EPS Review #79 - The Da Vinci Code
★★
21Jul04

by Dan Brown, Doubleday 2003

I am guessing that fellow Exonian ('82) Mr. Brown set out to write a best-seller with as much enthusiasm as we once padded our university applications with "college suck". Take a successful book like The Name of the Rose, cut out the Latin and other confusing stuff, add some brand names, some movie references, and a green-eyed redhead. Make the puzzles easy to figure out, and invent a groovy feminist interpretation of the Holy Grail. Oh and have the skill to make it fast-paced and fun to read. You can cheat a bit on the plot if you like. Voilà!

There was only one detail that I thought I was clever to notice. In a list of secret-society grand pooh-bahs was one Nicholas Flamel. Hey (I thought), a Harry Potter reference! But then I googled him and found that he was a historical figure, a real alchemist, and not JKR's invention. Live and learn.

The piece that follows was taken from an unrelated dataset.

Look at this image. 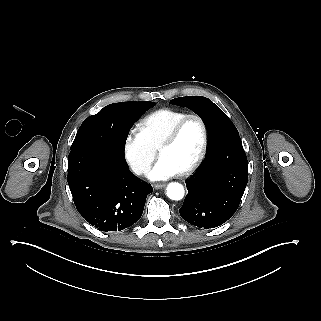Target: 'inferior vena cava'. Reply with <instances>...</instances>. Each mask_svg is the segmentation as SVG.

The other part that I liked was the drama in the church at the Temple Bar, but just because my dad and I had been there the day before, wandering among the tombs after lunch at Live Bait.


Laurie wrote: Hey - what's wrong with fast-paced and fun to read! You make that sound bad!


I replied: Nothing at all! But comparing the protagonist to Harrison Ford, and making a big deal of Range Rovers and the like reminded me of my foray into reading Danielle Steele.


Laurie replied: Listen - you want to read something second rate and very college suck try The Rule of Four


Bill wrote: Yes, it's pretty bad for sophisticates like us, but it's also hard to argue with this book's success. It's been on the bestseller list since, um, medieval times at least. So many people have read this book that it has taken on the significance of a social movement. More than just a cult, this could be the Mormonism of the 21st century. W and I saw an article in the NY Times the other day about all the tourists (pilgrims?) to Rossyn Chapel in Roslin, Scotland.


My mother wrote: Well, I enjoyed it.....a marvelous romp! You Exeter men know how to put on a good show......Thanks for the connection to Nicholas. You opened a new door for me...


Nori wrote: At last - a book that I've 'read'. The quotation marks are because I've actually listened to it on my MP3 player... I did enjoy the book though - have you read the other similar book - I think the title was Foucault's Pendulum which is in closer to The Rose in terms of intricacy.


I write: Oh yes, intricate was the right word.


Maureen wrote: This book sucked big time! I winced my way through it. How can something written so incredibly poorly remain on the best seller list for so long? It is a clear indication of the "dumbing down of America" as if President Bush isn't indication enough. Also, I don't remember Nicholas Flamel in the Harry books, where was he? I still enjoy the Dune books you turned me onto all so many years ago. I enjoyed the latest dramatization...did you see them?


I replied: Nicholas Flamel was the wizard who had created the philosopher's stone ("sorcerer's stone" for dumbed-down Americans). Harry first learns of him through a chocolate-frog trading card. If you mean the long TV dramatization of Dune (vs. the movie), then yes, I agree it was very good. Didn't get to see it all, though. I can't think of any Sci Fi as good as that these days, though you know I like Iain M Banks and Dan Simmons and Neal Stephenson.


John wrote: You kept asking me, have you read this, so I did. So it was engrossing but otherwise... I feel unclean now for having read it. And he taught English at Exeter?


Neil wrote: I thought it was crap.


Susan wrote: I've started it as my boss thinks we need a meeting of the 2 book clubs - the deep one (mine) and the shallow one.......Only in about 100 pages and, I must confess it does move along, but as Mr. Brown would be wont to say ...merde.


Tom wrote: W just finished this book. She thought the plot in the first half was gripping, but that the prose was awful ("something out of a night school English class"), and that the plot in the second half was predictable. She is curious about the accuracy of the historical details, hence this request for your expert exegesis.


I replied: It is all absolutely true.